> **YOUR GOAL**
Whenever the word "parked" turns up in a line below, that line should be copied.

============

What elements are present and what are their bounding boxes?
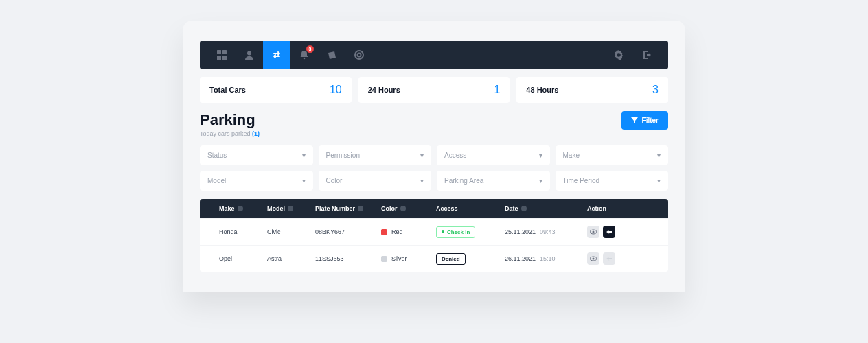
stat-value: 1	[494, 84, 500, 96]
th-date[interactable]: Date	[505, 205, 587, 212]
sort-icon	[288, 206, 293, 211]
view-button[interactable]	[587, 226, 599, 238]
stat-card-total: Total Cars 10	[200, 77, 352, 103]
gear-icon	[614, 50, 624, 60]
filter-time-period[interactable]: Time Period ▾	[556, 171, 669, 191]
subtitle-count: (1)	[252, 130, 260, 137]
filter-make[interactable]: Make ▾	[556, 145, 669, 165]
nav-transfers[interactable]	[263, 41, 290, 69]
cell-date: 25.11.2021 09:43	[505, 228, 587, 235]
stat-value: 10	[330, 84, 342, 96]
svg-point-5	[304, 58, 306, 60]
arrow-left-icon	[606, 255, 613, 262]
table-header: Make Model Plate Number Color Access Dat…	[200, 199, 668, 218]
table-row: Opel Astra 11SSJ653 Silver Denied 26.11.…	[200, 245, 668, 272]
svg-point-11	[593, 258, 595, 260]
th-make[interactable]: Make	[219, 205, 267, 212]
svg-point-7	[358, 54, 361, 57]
page-header: Parking Today cars parked (1) Filter	[200, 111, 668, 137]
cell-action	[587, 252, 635, 265]
filter-label: Parking Area	[444, 177, 483, 185]
color-swatch	[381, 256, 387, 262]
chevron-down-icon: ▾	[420, 177, 424, 185]
checkout-button[interactable]	[603, 226, 615, 238]
cell-model: Astra	[267, 255, 315, 262]
th-access: Access	[436, 205, 505, 212]
filter-model[interactable]: Model ▾	[200, 171, 313, 191]
nav-notifications[interactable]: 3	[290, 41, 318, 69]
color-name: Red	[391, 228, 403, 235]
cell-access: Denied	[436, 253, 505, 265]
cell-color: Red	[381, 228, 436, 235]
svg-rect-1	[222, 50, 227, 54]
filter-parking-area[interactable]: Parking Area ▾	[437, 171, 550, 191]
cell-color: Silver	[381, 255, 436, 262]
cell-make: Opel	[219, 255, 267, 262]
app-window: 3 Total Cars 10 24 Hours 1 48 Hours 3	[183, 21, 685, 292]
stat-label: 48 Hours	[526, 86, 558, 94]
filter-label: Time Period	[563, 177, 600, 185]
date-part: 26.11.2021	[505, 255, 536, 262]
cell-model: Civic	[267, 228, 315, 235]
access-badge-checkin: Check In	[436, 226, 475, 238]
svg-rect-0	[217, 50, 221, 54]
th-model[interactable]: Model	[267, 205, 315, 212]
sort-icon	[400, 206, 406, 211]
cell-action	[587, 226, 635, 238]
date-part: 25.11.2021	[505, 228, 536, 235]
th-plate[interactable]: Plate Number	[315, 205, 381, 212]
view-button[interactable]	[587, 252, 599, 265]
table-row: Honda Civic 08BKY667 Red Check In 25.11.…	[200, 218, 668, 245]
eye-icon	[590, 255, 597, 262]
nav-tickets[interactable]	[318, 41, 345, 69]
chevron-down-icon: ▾	[657, 177, 661, 185]
svg-rect-2	[217, 56, 221, 60]
stats-row: Total Cars 10 24 Hours 1 48 Hours 3	[200, 77, 668, 103]
subtitle-text: Today cars parked	[200, 130, 251, 137]
nav-settings[interactable]	[605, 41, 632, 69]
svg-point-4	[247, 51, 251, 56]
stat-card-48h: 48 Hours 3	[516, 77, 668, 103]
chevron-down-icon: ▾	[420, 152, 424, 159]
filter-label: Model	[207, 177, 226, 185]
filter-button-label: Filter	[642, 117, 659, 124]
funnel-icon	[631, 117, 638, 124]
stat-card-24h: 24 Hours 1	[358, 77, 510, 103]
filter-status[interactable]: Status ▾	[200, 145, 313, 165]
nav-logout[interactable]	[632, 41, 660, 69]
cell-plate: 08BKY667	[315, 228, 381, 235]
time-part: 09:43	[540, 228, 556, 235]
stat-label: 24 Hours	[368, 86, 400, 94]
navbar: 3	[200, 41, 668, 69]
arrow-left-icon	[606, 228, 613, 235]
logout-icon	[641, 50, 651, 60]
parking-table: Make Model Plate Number Color Access Dat…	[200, 199, 668, 272]
filter-access[interactable]: Access ▾	[437, 145, 550, 165]
sort-icon	[358, 206, 363, 211]
cell-plate: 11SSJ653	[315, 255, 381, 262]
nav-support[interactable]	[345, 41, 373, 69]
svg-rect-3	[222, 56, 227, 60]
cell-make: Honda	[219, 228, 267, 235]
filter-button[interactable]: Filter	[621, 111, 668, 130]
filter-color[interactable]: Color ▾	[319, 171, 432, 191]
chevron-down-icon: ▾	[302, 152, 306, 159]
page-subtitle: Today cars parked (1)	[200, 130, 260, 137]
nav-dashboard[interactable]	[208, 41, 236, 69]
checkout-button-disabled	[603, 252, 615, 265]
th-color[interactable]: Color	[381, 205, 436, 212]
lifebuoy-icon	[354, 50, 364, 60]
grid-icon	[217, 50, 227, 60]
cell-access: Check In	[436, 226, 505, 238]
filter-label: Status	[207, 152, 227, 159]
filter-label: Access	[444, 152, 466, 159]
time-part: 15:10	[540, 255, 556, 262]
filter-label: Permission	[326, 152, 360, 159]
chevron-down-icon: ▾	[657, 152, 661, 159]
nav-user[interactable]	[236, 41, 263, 69]
filter-label: Make	[563, 152, 580, 159]
page-title: Parking	[200, 111, 260, 129]
filter-label: Color	[326, 177, 343, 185]
filter-permission[interactable]: Permission ▾	[319, 145, 432, 165]
filters-grid: Status ▾ Permission ▾ Access ▾ Make ▾ Mo…	[200, 145, 668, 191]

============

> **EXERCISE RESPONSE**
page-header: Parking Today cars parked (1) Filter	[200, 111, 668, 137]
subtitle-text: Today cars parked	[200, 130, 251, 137]
page-subtitle: Today cars parked (1)	[200, 130, 260, 137]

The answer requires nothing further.